Quote of the day from RJGnyc…
Saying that the web has killed print because the New York Times is having problems is myopic.
The above comment came from Slate, a digital-only magazine, and I found it hard to ignore the irony involved in proclaiming that print lives… on a web site.
But ironic or not, we’re still left with the fundamental question…
Is print dead?
Well, I suppose we could ask Amazon, king of retailers, who recently announced that digital book sales have now exceeded sales of all print titles, both hardcover and paperback combined.
Or we could ask John Grisham, author and novelist, who confirmed this by stating in a recent interview that “E-books will be half of my sales this year.”
Or we could ask the magazine publishers who have seen year-over-year double-digit declines among their readership.
Or we could visit the empty newsrooms of newspapers that have either closed their doors or been forced to merge with their competitors just to stay alive.
Or we could visit the equally empty husks of abandoned retail outlets. “We’re losing bookstores like crazy,” Grisham adds. “Book sales are down overall because we lost 800 stores last year with Borders. We’ve lost 2,000 stores in the last 15 years.”
Ah, yes. Borders. The poster child of the coming collapse.
Borders sold books, and they got hit with Amazon and home delivery and highly competitive pricing. They sold CDs, and they got hit by iTunes and torrents. They sold DVDs, and they got hit with Netflix and Redbox and torrents. They sold magazines, and got absolutely flattened by the Internet.

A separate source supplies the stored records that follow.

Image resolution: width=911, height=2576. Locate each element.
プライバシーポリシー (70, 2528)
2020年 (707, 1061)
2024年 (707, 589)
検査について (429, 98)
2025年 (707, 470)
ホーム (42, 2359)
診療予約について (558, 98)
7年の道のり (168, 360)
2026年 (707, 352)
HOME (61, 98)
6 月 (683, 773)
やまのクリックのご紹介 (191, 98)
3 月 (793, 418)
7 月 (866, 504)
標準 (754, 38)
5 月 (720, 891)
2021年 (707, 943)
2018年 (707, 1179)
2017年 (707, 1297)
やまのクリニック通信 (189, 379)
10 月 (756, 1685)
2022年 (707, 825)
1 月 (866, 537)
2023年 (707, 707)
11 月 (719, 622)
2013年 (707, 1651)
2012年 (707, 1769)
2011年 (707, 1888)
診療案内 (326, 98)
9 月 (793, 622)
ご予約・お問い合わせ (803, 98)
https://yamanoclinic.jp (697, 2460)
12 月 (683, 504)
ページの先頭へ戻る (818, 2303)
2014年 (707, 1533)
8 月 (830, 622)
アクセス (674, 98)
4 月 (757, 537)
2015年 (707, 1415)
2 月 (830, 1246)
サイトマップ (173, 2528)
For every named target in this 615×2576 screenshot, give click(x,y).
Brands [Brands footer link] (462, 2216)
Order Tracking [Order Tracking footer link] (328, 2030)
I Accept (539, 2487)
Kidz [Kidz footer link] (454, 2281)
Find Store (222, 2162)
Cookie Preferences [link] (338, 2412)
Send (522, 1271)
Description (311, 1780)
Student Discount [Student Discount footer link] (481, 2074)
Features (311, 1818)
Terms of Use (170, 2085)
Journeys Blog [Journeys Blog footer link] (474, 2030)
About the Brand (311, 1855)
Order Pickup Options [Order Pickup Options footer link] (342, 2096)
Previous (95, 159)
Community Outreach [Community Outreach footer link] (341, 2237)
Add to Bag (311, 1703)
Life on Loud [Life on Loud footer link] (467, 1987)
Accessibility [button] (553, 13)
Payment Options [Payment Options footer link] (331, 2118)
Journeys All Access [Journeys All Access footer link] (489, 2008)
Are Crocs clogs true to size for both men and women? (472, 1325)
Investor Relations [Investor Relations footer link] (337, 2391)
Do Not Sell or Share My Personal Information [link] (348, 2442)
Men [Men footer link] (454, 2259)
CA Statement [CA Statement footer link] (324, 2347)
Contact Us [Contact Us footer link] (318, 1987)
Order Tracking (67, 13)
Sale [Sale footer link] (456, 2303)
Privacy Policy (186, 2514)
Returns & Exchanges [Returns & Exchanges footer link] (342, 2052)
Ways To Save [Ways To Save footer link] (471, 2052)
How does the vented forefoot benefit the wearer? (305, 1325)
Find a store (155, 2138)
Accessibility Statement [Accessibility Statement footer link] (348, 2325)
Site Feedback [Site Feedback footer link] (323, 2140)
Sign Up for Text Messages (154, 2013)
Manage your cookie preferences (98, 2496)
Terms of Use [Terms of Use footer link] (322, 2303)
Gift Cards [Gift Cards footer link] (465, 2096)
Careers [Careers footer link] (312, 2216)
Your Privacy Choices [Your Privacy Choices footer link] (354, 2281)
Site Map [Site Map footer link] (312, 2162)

Every aspect of their business saw sales drop. Even the coffee shop saw sales drop as traffic dwindled.
Like the big chain music stores before them, they simply didn’t have a chance.
The web certainly killed them.
Other, non-digital stress factors contribute as well.
Decreasing demand for publication papers in the U.S. are paradoxically resulting in higher paper prices. With reduced sales, factories close and others have less to invest in new technologies and methods of production. Print production costs rise.
The USPS is another major factor in the equation, threatening close post offices and to delay and curtail deliveries, which would put even more strain on newsweeklies and other magazines that depend upon timely delivery.
The big retail stores and groceries, faced with delining print sales, have reduced the amount of floor and shelf space dedicated to books and magazines. End result? Fewer books and magazines being sold.
All across the United States, large and small cities are closing public libraries or curtailing their hours of operations. Fiscal and budgetary problems are the primary reason, but membership is also down. And those libraries bought books and magazines and newspapers.
Book and magazine and newpaper publishers, stuggling to cope, reduce head counts and page counts in order to cut costs… which reduces quality and value and ultimalely reduces readership even more.
Faced with plummeting circulation numbers, advertisers balk and either demand better deals or go elsewhere. Ad revenues decline. More stress.
And classified ads for goods and jobs and services, once the mainstay of newspapers and local magazines, have been totally devastated by the rise of eBay and Monster and Groupon.
More stress. More cuts. Fewer sales and subscriptions.
It’s a vicious cycle.
Don’t get me wrong. Books are not dead. Magazines are not dead. However, print, as a medium, is rapidly becoming an obsolete format, much like CDs, DVDs, cassette tapes, videotapes, LaserDiscs, 8-tracks, and LPs.
Today we have Kindles and Kindle apps. Nooks. The iPhone and iPad. Smartphones and tablets.
In just a few scant years we’ve completely changed how the majority of books are purchased, delivered and consumed. We’ve changed how news is created and consumed. And we’ve changed how feature articles are created, delivered, and consumed.
And, yes, the “technologically savvy” have been predicting this for some time. But the speed at which we’ve reached the tipping point is staggering.
Consider. Prior to the introduction of the Kindle, a few people read ebooks on their computers, or on PDAs, but those numbers were minuscule.
As of this writing, the first Kindle is just five years old, introduced in 2007. The first Kindle app for the iPhone? Four years old. The iPad? Just two years old.
And yet over half of all book sales here in the US are ebooks?
Think about it.
We’ll always have Paris…
Despite all of the above, I suspect that there will always be printed books. Cherished leather bound copies of favorite stories. Coffee table books. Art books.
The automobile rules the road, but even today there are still people and companies who make horse-drawn carriages and buggy whips.
But print as the dominant method of delivering content?
Print, as in chopping up trees so we can ship tons of newsprint directly to the litterbox and trash can?
It’s dead, Jim. Or it soon will be.
And a failure to see that is what’s really myopic.